At ITAPA, the Minister for Investments, Regional Development and Informatization shared a personal experience with a hospital and his vision of how digitization should ease the burden on healthcare workers. He emphasized the need for a single responsible institution for state IT to avoid wasting money on duplications. In his view, artificial intelligence should handle routine tasks, but humans should still make the decisions.
From patient to a vision for healthcare
The minister admitted that a recent hospitalization gave him a direct look at how healthcare operates. He highlighted the East Slovak Institute of Cardiovascular Diseases as an example of a top-tier facility where good equipment, quality staff, and dignified working conditions come together. In his words, every hospital in Slovakia deserves such a standard.
The discussion also touched on the organizational form of hospitals, with the minister mentioning the joint-stock company model as one possible path. He also pointed out that success does not rest only on salaries, but on the overall conditions in which healthcare workers operate. He sees patient ratings as important feedback that shows where it makes sense to focus.
Digitization that saves doctors time
A concrete picture came from a scene in the intensive care unit: after rounds, the head physician spent hours entering data into the system. The minister argues that this is a space for technologies that already exist and there is no need to “reinvent the wheel.” Routine tasks – for example, the preliminary evaluation of lab results – can be done by artificial intelligence, while the doctor reviews the outcome and decides.

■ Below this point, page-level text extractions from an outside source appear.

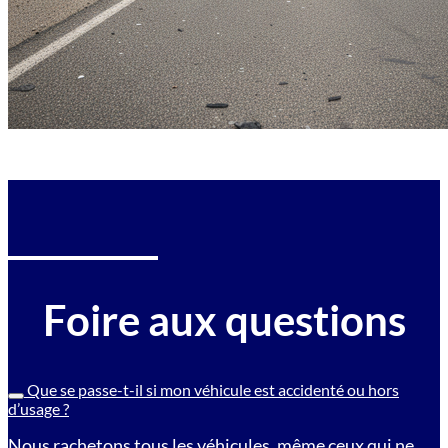
Foire aux questions
Que se passe-t-il si mon véhicule est accidenté ou hors
d’usage ?
Nous rachetons tous les véhicules, même ceux qui ne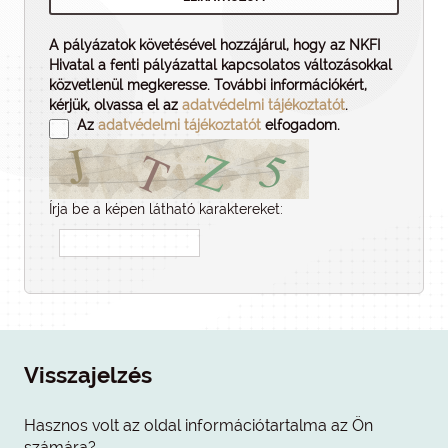
A pályázatok követésével hozzájárul, hogy az NKFI
Hivatal a fenti pályázattal kapcsolatos változásokkal
közvetlenül megkeresse. További információkért,
kérjük, olvassa el az
adatvédelmi tájékoztatót
.
Az
adatvédelmi tájékoztatót
elfogadom.
Írja be a képen látható karaktereket:
Visszajelzés
Hasznos volt az oldal információtartalma az Ön
számára?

Such a setup would relieve healthcare workers of administrative burdens and give them more time for patients. According to the minister, digitization makes sense in every segment, but it must be well thought out and user-friendly. In other words: technology should serve people, not add more “clicking.”
One roof for state IT, fewer duplications
According to the minister, the Ministry of Informatization is not supposed to build hospitals or schools, but to bear responsibility for state IT and its coordination. He criticized the practice of individual departments developing their own applications without a shared overview, which leads to duplications and unnecessary waste. In a time of consolidating public finances, he says it is crucial to spend European funds purposefully, reuse existing solutions, and prevent parallel projects.
Cooperation between the public and private sectors should be a matter of course. The minister also recalled the view that Slovakia could “skip” part of the digitization phase and integrate AI more quickly where it makes sense. However, he warned against the illusion that large investments automatically mean “Silicon Valley” – without unified governance and shared solutions, the results will not follow.